Drew Greenblatt has bought health insurance for his 29 employees at Marlin Steel Wire Products for more than a decade — an expense he believes is essential for any safety-conscious manufacturing firm.
But for Greenblatt, who has owned the Baltimore-based company since 1998, the effort was complicated this year when his insurer proposed raising premiums 49 percent because of new requirements in the Affordable Care Act.
"Our plan, in effect, is not viable because it's not affordable," Greenblatt said. "The costs have gone up despite all the promises our costs would go down."
While much of the focus on the troubled rollout of Obamacare has been on individuals who are losing their coverage or are unable to buy a new plan on botched websites, small-group policies purchased by businesses such as Greenblatt's also are being affected by the new law.
And many business owners in Maryland are warily watching the problems unfold in the individual insurance market as the state prepares to launch its marketplace geared specifically to small businesses in April.
"Of course we're concerned," said Ellen Valentino, executive director of the Maryland chapter of the National Federation of Independent Business, which opposes the law. "There's a national concern over competence, and I think that's going to bleed down into the small-business community."
State officials note that, in contrast to the individual insurance market, Maryland has long benefited from a strong and well-regulated small-group market. Many requirements of Obamacare already were in place in Maryland. And the state already had helped in pooling risk through a system that's similar to the exchange called for in new federal law.
"Maryland has a stable small-business market," said Dr. Joshua M. Sharfstein, the state's health secretary. "We don't feel quite the urgency around the small-group exchange because of the small-group market in Maryland — and that's what we've certainly heard from many small businesses."
Maryland, among a minority of states that elected to build its own exchanges rather than leave it to the federal government, has twice delayed the rollout of its Small Business Health Options Program, or SHOP, for businesses with two to 50 workers.

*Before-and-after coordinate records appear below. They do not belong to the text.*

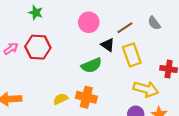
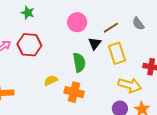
black triangle: (108, 45) -> (95, 44), turned 32
green semicircle: (91, 65) -> (79, 62), turned -78
yellow semicircle: (60, 99) -> (51, 80), moved

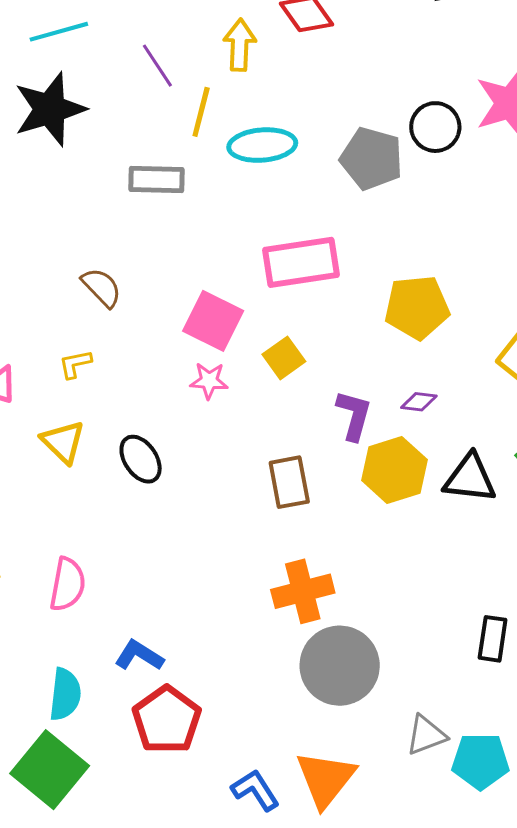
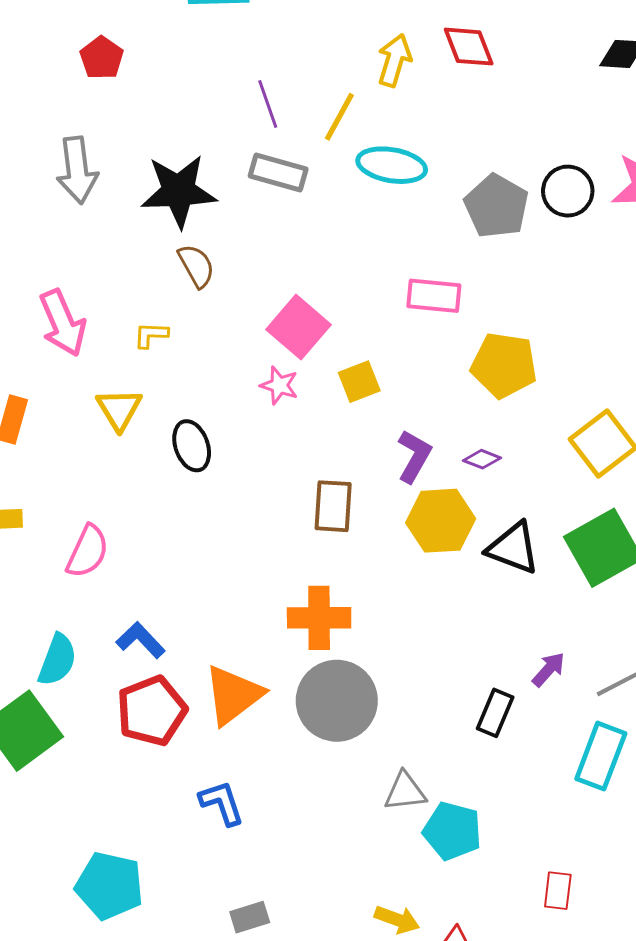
purple line: (157, 66) -> (268, 104), moved
black star: (50, 109) -> (179, 191), moved
pink rectangle: (301, 262) -> (434, 296), moved, size x0.7
orange triangle: (326, 779) -> (233, 695), moved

Given that businesses with fewer than 50 workers are not required to buy coverage — and given that they usually can find a decent deal today — Sharfstein said it made sense for the state to delay the launch. The continuing effort to fix the individual marketplace also will help lead to a smoother rollout of the SHOP exchange, he said.
Small businesses are expected to pay from 5 percent less to 15 percent more for premiums next year in the small-group exchanges under rates Maryland regulators approved in September.
The state's individual exchange faced problems immediately after its opening Oct.1 as many people met with frozen computer screens when they tried to create accounts. The exchanges set up by the federal government in 34 other states have faced similar problems. About 1,700 individuals in Maryland had enrolled in health insurance coverage through the state marketplace as of Nov. 9.
Pat Donoho, president of the Maryland Retailers Association, said he has heard from members with experiences similar to Greenblatt's. But the main problem, he said, is that business owners remain uncertain about what the implementation of Obamacare will mean for their bottom line.
"How do you plan?" he asked. "It's been tough."
Assessing the extent to which the Affordable Care Act is responsible for changes in the small-group market is difficult. Greenblatt acknowledged that rates were increasing 8 percent to 12 percent a year before the law.
Testifying before the Senate Committee on Small Business and Entrepreneurship on Wednesday, Greenblatt said his company ultimately switched carriers and selected a plan with premiums about 10 percent higher and larger out-of-pocket costs.
Marlin makes custom wire baskets, wire forms and precision sheet-metal assemblies, and exports those products around the world.
"This is the kind of instability that's harmful to our economy," Greenblatt said. "How do I quote jobs against my competitors in China … when I don't know how much my costs are going be?"
David M. Allen owns a medical billing company in Boulder, Colo., that for years picked up the cost of premiums for its 33 employees. Allen told the Senate committee that to keep costs down, his plans covered only generic drugs. Because that doesn't meet the federal law's minimum coverage requirements, his insurer proposed a 52 percent increase in premiums next year.
"I will have no choice but to require my employees to contribute substantially to the cost of the premiums," Allen told the committee. "The irony is that none of my employees currently take any brand-name prescriptions. … This law has turned what was a potential expense for my employees into a guaranteed expense."
That kind of story plays directly into voter anger at President Barack Obama and congressional Democrats over the 2010 law. A majority of Americans, 55 percent, disapprove of the law, according to a Gallup poll this month.
"This has been a catastrophic failure across America," said Idaho Republican James E. Risch, the ranking Republican on the small-business committee.
Democrats have pushed back on accusations that Obamacare is responsible for every change taking place in the insurance market. Many companies were dropping coverage and increasing costs long before the law was approved, they note.
"The rate of increase was going up substantially before the Affordable Care Act," said the committee's chairwoman, Louisiana Democrat Mary Landrieu, "which is one of the reasons why it was passed."